Et ma troisième défaite, mais je ne m'aventure pas à lui avouer, au risque de recevoir un sermon de sa part quant à mes chances de gagner.

- « Mais cette fois, tu as les bonnes cartes pour remporter la victoire. »

Le ton grave employé par mon amie m'intrigue quelque peu. Ses lèvres s'étirent dans un sourire que je ne lui connais pas.

- « Les bonnes cartes ? »

Elle acquiesce bruyamment.

- « Oui, celles que tu possèdes. »

Du bout de l'index, elle désigne ma main. Ce n'est qu'à ce moment que je remarque le bout de carton coincé entre mes doigts. Les battements de mon cœur s'interrompent subitement, mon souffle se coupe. J'ouvre la bouche pour respirer, paniquée, mais l'air ne rentre plus dans mes poumons.

- « Avec ça, tu ne peux que gagner. »

Sa voix s'évanouit dans les limbes. La carte illustre Zoé emprisonnée par le Sceau d'Orichalque. A l'instant où j'ai posé mes yeux dessus, la silhouette de mon amie à côté de moi s'est entourée d'un halo de lumière turquoise. Pétrifiée, je ne réussis pas à me débarrasser de la carte et regarde, impuissante, le pire se reproduire encore et encore.

 

Mes yeux rencontrent abruptement le plafond sombre de ma chambre. Ma poitrine se soulève et s’abaisse sous ma respiration haletante tandis que mon corps entier est en proie aux sueurs froides. Mes mèches se plaquent contre mon front, se nichent dans mon cou. Dans un geste las, je dégage mes cheveux de ma peau et tâche de m’apaiser avant de m’allonger de nouveau.

 

Encore ce rêve.

 

Quelques heures après mon réveil pour le moins désagréable, je remarque que ma messagerie a été prise d'assaut par un numéro désormais inscrit dans ma liste de contact au nom : « Ce Connard de Kaiba ». Par je ne sais quelle magie, la rumeur d'un duel entre Yugi et moi se serait propagée jusqu'à ses oreilles. Parmi les messages vocaux enregistrés avec amour sur ma boite vocale, je peux écouter encore et toujours la même rengaine :

« Je m'occupe de l'organisation de ce duel. […] Ta défaite doit être médiatisée. […] Enfin le titre de champion reviendra à quelqu'un de convenable. »

A croire qu'en affrontant Yugi, c'est en réalité Seto Kaiba qui se trouvera de l'autre côté du terrain. En ce qui me concerne, je ne me sens toujours pas prête à enfiler un disque de duel, d'autant plus depuis la révélation de Téa, la veille.

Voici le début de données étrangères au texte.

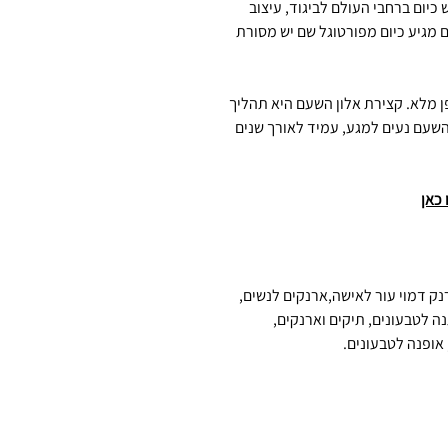
יום ברחבי העולם לביגוד, עיצוב
 מגיע כיום מפורטוגל שם יש מסורת
ן מלא. קצירת אלון השעם היא תהליך
 השעם נעים למגע, עמיד לאורך שנים
 כאן
נק דמוי עור לאישה,ארנקים לנשים,
ה לטבעונים, תיקים וארנקים,
 אופנה לטבעונים.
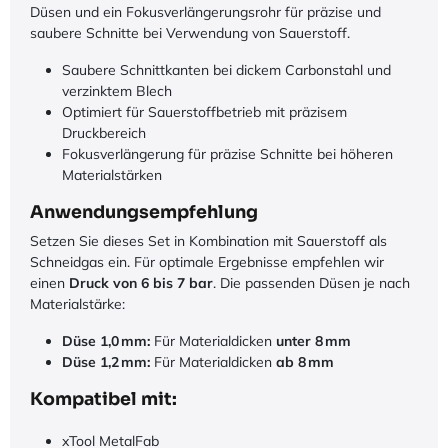
Düsen und ein Fokusverlängerungsrohr für präzise und
saubere Schnitte bei Verwendung von Sauerstoff.
Saubere Schnittkanten bei dickem Carbonstahl und
verzinktem Blech
Optimiert für Sauerstoffbetrieb mit präzisem
Druckbereich
Fokusverlängerung für präzise Schnitte bei höheren
Materialstärken
Anwendungsempfehlung
Setzen Sie dieses Set in Kombination mit Sauerstoff als
Schneidgas ein. Für optimale Ergebnisse empfehlen wir
einen
Druck von 6 bis 7 bar
. Die passenden Düsen je nach
Materialstärke:
Düse 1,0 mm:
Für Materialdicken
unter 8 mm
Düse 1,2 mm:
Für Materialdicken
ab 8 mm
Kompatibel mit:
xTool MetalFab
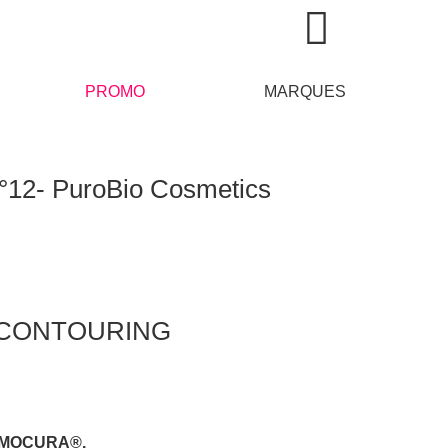
PROMO
MARQUES
°12- PuroBio Cosmetics
U CONTOURING
MOCURA®.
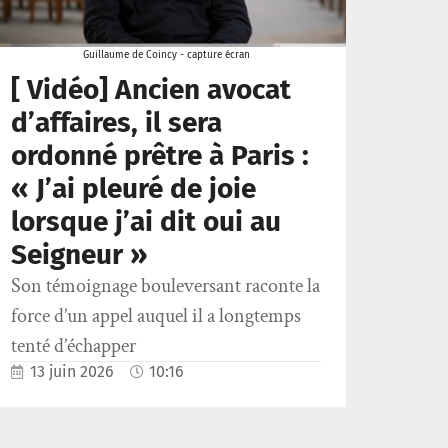
Guillaume de Coincy - capture écran
[ Vidéo] Ancien avocat
d’affaires, il sera
ordonné prêtre à Paris :
« J’ai pleuré de joie
lorsque j’ai dit oui au
Seigneur »
Son témoignage bouleversant raconte la
force d’un appel auquel il a longtemps
tenté d’échapper
13 juin 2026
10:16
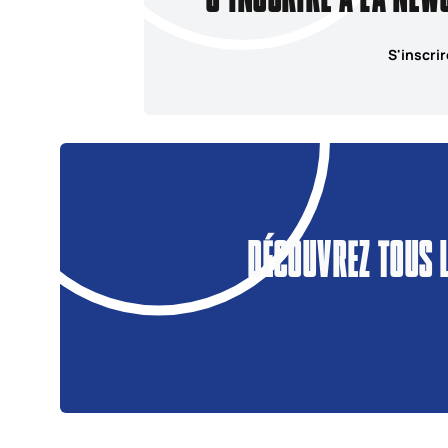
S'inscrir
DÉCOUVREZ TOUS 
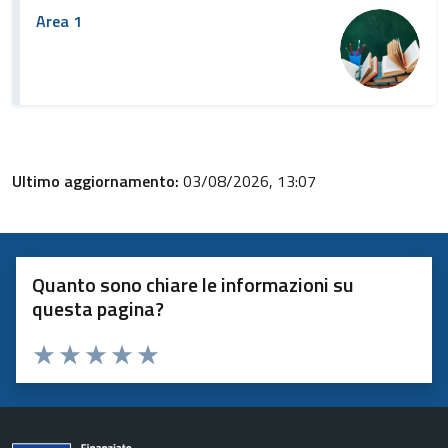
Area 1
Ultimo aggiornamento:
03/08/2026, 13:07
Quanto sono chiare le informazioni su
questa pagina?
Valuta 1 stelle su 5
Valuta 2 stelle su 5
Valuta 3 stelle su 5
Valuta 4 stelle su 5
Valuta 5 stelle su 5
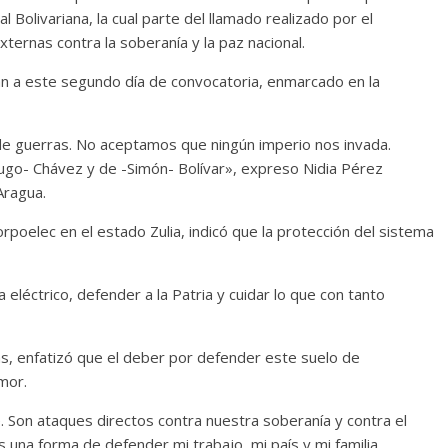
l Bolivariana, la cual parte del llamado realizado por el
ernas contra la soberanía y la paz nacional.
án a este segundo día de convocatoria, enmarcado en la
de guerras. No aceptamos que ningún imperio nos invada.
ugo- Chávez y de -Simón- Bolívar», expreso Nidia Pérez
Aragua.
poelec en el estado Zulia, indicó que la protección del sistema
eléctrico, defender a la Patria y cuidar lo que con tanto
as, enfatizó que el deber por defender este suelo de
mor.
e. Son ataques directos contra nuestra soberanía y contra el
 una forma de defender mi trabajo, mi país y mi familia.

Maximilien Pegasus a disparu des radars. Personne n'a de nouvelle de sa part depuis son duel contre Mai Valentine. Avant de me coucher, j'ai hésité à appeler Chris pour confirmer les rumeurs, mais je préférais me convaincre que la carte déchirée n'a aucun rapport avec cette absence aussi brusque qu'inattendue.

Quoi qu'il en soit, l'arrivée du week-end me laisse le temps d'élaborer une stratégie pour ne pas avoir à affronter le champion. S'il le souhaite, j'étais encline à lui signer un papier attestant de sa supériorité au Duel de Monstres. Ce titre ne m'a jamais intéressée, après tout.

- « Lorène ! »

Allongée sur mon lit, je me redresse subitement sur mes coudes à l'appel de ma mère.

- « Il y a quelqu'un à l'entrée pour toi ! »

Etrange, je n'attendais pourtant aucune visite ce samedi. Intriguée, je me hisse en dehors du lit et arrange mes vêtements ainsi que mes cheveux, exceptionnellement attachés en queue haute.

- « J'arrive tout de suite ! » Je m'exclame au-dessus des escaliers.

Tout ce que j'espère, c'est qu'il ne s'agisse pas de Yugi. Il serait complètement fou de se jeter dans la gueule du loup en me rendant visite. Le suspens ne dure pas très longtemps quand j'aperçois une tignasse blonde brandissant avec fierté un disque de duel sur son bras gauche.

- « Alors Cocotte, prête pour un entrainement intensif ? »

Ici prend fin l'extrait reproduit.